Segunda-feira, 24 de Agosto de 2009

Pedra de canto

 

(Jardin de tuileries - Paris) 

 

 

Ainda terás alento e pedra de canto,

Mito de Pégaso, patada de sangue da mentira,

Para cantar em sílabas ásperas o canto,

De rima em -anto, o pranto,

O amor, o apego, o sossego, a rima interna

Das almas calmas, isto e aquilo, o canto

Do pranto em pedra aparelhada a corpo e escopro,

O estupro de outrora, a triste vida dela, o canto,

Buraco onde te metes, duplamente: com falo,

Falas, fá-la chorar e ganir, com falo o canto

No buraco de grilo onde anoiteces,

No buraco de falso eremita onde conheces

Teu nada, o dela, o buraco dela, o canto

De pedra, sim, canteiro por cantares e aparelhares

Com ela em rua e cama o falo fá-la cheia,

Canteiro porque o falo a julga flores, o canto

Áspero do canteiro de pedra e sémen que tu és

(No buraco do falo falaste),

Tu, falazão de amor, que a amas e conheces.

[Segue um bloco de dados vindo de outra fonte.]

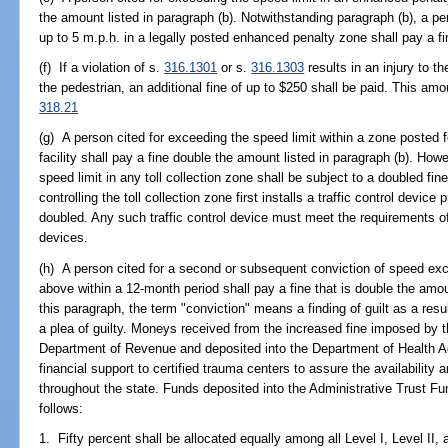
the amount listed in paragraph (b). Notwithstanding paragraph (b), a pe
up to 5 m.p.h. in a legally posted enhanced penalty zone shall pay a f
(f) If a violation of s.
316.1301
or s.
316.1303
results in an injury to t
the pedestrian, an additional fine of up to $250 shall be paid. This amo
318.21
(g) A person cited for exceeding the speed limit within a zone posted fo
facility shall pay a fine double the amount listed in paragraph (b). How
speed limit in any toll collection zone shall be subject to a doubled fin
controlling the toll collection zone first installs a traffic control devic
doubled. Any such traffic control device must meet the requirements of
devices.
(h) A person cited for a second or subsequent conviction of speed exc
above within a 12-month period shall pay a fine that is double the amou
this paragraph, the term "conviction" means a finding of guilt as a result 
a plea of guilty. Moneys received from the increased fine imposed by t
Department of Revenue and deposited into the Department of Health Ad
financial support to certified trauma centers to assure the availability 
throughout the state. Funds deposited into the Administrative Trust Fun
follows:
1. Fifty percent shall be allocated equally among all Level I, Level II,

Amas a quem? Conheces quem? Pobre Hipocrene,

Apolo de pataco, Camões binocular, poeta de merda,

Embora isso em sangue dessa pobre alma em ferida:

A dela, a tua, cadela a tua pura e fiel no canto

De lama e amor como não há no charco em torno,

Maravilhoso canto só de soprares na ponta a um corno

E logo a sílaba e o inferno te obedecem

E as dores íntimas dela nas tuas falas se conhecem,

Sua íntima vergonha inconfessada desponta,

Passiflora penada, pequenina vulva triste

Em teu sémen sarada e já livre de afronta:

O canto em pedra e voz, psicóide e bem vibrado,

Límpido como vidro a altas horas lavado,

Como o galo de bronze pela dor acordado,

No amor e na morte alevantado,

Da trampa mentirosa resgatado,

Como Dante o lavrou em pedra de Florença

E deus to deu de amor põe ela no atoleiro?

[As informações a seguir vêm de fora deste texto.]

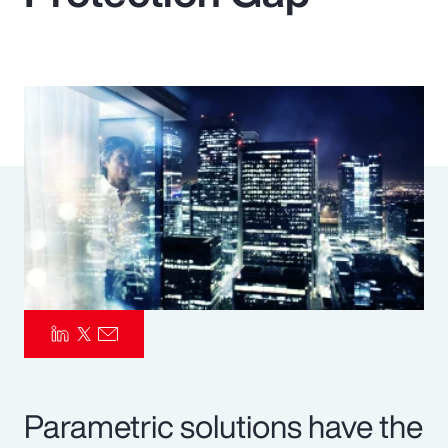
Pay Transparency
Parametrics
Risk Management
Parametric solutions have the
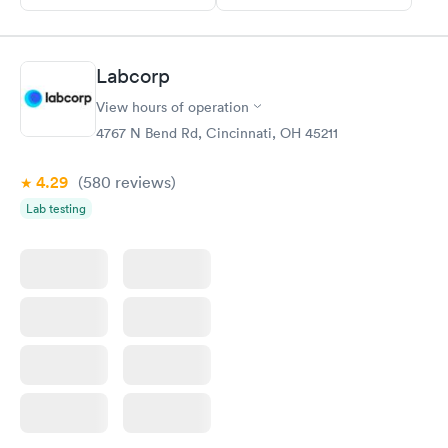
Labcorp
View hours of operation
4767 N Bend Rd, Cincinnati, OH 45211
4.29
(580
reviews
)
Lab testing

Flor menina de orvalho em amor verdadeiro?

 

Ainda terás amor e pedra de canto,

Fé nela e sua dor de arrependida e enganada,

Ou, enfim, amor a fogo dado e perdão puro...

Eu quero lá saber! Amor de Deus no canto

De misericórdia e paz, mesmo para os violentos

Da violência violeta, a breve miosótis

Ao canto unida e em tuas lágrimas orvalhada?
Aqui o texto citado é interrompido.